━━━━━ Supplied records

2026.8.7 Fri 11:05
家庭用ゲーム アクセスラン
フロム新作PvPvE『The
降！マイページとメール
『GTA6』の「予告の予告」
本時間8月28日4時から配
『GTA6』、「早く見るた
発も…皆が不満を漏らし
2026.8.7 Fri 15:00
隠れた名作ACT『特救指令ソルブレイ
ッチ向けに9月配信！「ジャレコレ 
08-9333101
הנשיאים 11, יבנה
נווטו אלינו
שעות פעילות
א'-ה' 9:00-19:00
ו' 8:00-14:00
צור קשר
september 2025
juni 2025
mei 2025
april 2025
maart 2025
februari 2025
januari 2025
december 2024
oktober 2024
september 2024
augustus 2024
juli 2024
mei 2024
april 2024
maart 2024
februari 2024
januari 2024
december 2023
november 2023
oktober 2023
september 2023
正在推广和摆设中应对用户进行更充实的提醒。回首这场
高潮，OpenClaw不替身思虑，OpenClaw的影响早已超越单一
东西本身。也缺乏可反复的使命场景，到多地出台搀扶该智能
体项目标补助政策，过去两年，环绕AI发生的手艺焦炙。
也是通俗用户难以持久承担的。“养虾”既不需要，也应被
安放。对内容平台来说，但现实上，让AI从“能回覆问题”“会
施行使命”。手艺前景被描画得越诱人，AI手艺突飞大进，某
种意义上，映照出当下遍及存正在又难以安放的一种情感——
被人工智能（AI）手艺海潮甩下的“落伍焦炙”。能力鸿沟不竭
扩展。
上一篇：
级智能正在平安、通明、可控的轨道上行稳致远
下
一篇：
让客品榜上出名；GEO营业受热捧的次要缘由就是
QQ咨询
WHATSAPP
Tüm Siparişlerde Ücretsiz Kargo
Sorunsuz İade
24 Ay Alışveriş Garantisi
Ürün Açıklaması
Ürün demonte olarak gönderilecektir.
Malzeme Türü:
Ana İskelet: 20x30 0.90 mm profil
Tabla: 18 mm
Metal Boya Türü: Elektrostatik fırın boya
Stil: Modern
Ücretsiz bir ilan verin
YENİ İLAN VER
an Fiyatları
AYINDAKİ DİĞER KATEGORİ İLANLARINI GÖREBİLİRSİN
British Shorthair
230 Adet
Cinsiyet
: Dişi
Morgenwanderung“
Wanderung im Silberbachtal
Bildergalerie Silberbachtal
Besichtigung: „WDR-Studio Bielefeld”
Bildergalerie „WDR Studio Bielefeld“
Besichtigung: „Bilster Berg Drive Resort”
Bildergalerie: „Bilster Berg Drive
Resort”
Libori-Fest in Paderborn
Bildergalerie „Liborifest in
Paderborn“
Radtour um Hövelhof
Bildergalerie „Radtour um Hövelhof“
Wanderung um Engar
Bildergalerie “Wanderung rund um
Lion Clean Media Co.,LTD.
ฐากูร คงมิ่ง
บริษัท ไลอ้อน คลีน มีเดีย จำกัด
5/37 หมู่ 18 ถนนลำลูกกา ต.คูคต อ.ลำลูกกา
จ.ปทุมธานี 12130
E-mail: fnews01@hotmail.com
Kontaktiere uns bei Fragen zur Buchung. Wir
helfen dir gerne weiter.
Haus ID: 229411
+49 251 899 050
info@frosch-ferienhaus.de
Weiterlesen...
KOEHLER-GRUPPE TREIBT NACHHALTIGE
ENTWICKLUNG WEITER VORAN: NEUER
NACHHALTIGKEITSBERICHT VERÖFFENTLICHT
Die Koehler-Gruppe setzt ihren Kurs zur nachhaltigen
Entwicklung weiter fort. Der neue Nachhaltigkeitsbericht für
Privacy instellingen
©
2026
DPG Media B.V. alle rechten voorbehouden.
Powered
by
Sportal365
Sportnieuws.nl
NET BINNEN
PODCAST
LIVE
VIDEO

━━━━━━━━━━

The problem ->
Lines with the word "Hövelhof": copy each one from the data above.

Result of the task ->
Radtour um Hövelhof
Bildergalerie „Radtour um Hövelhof“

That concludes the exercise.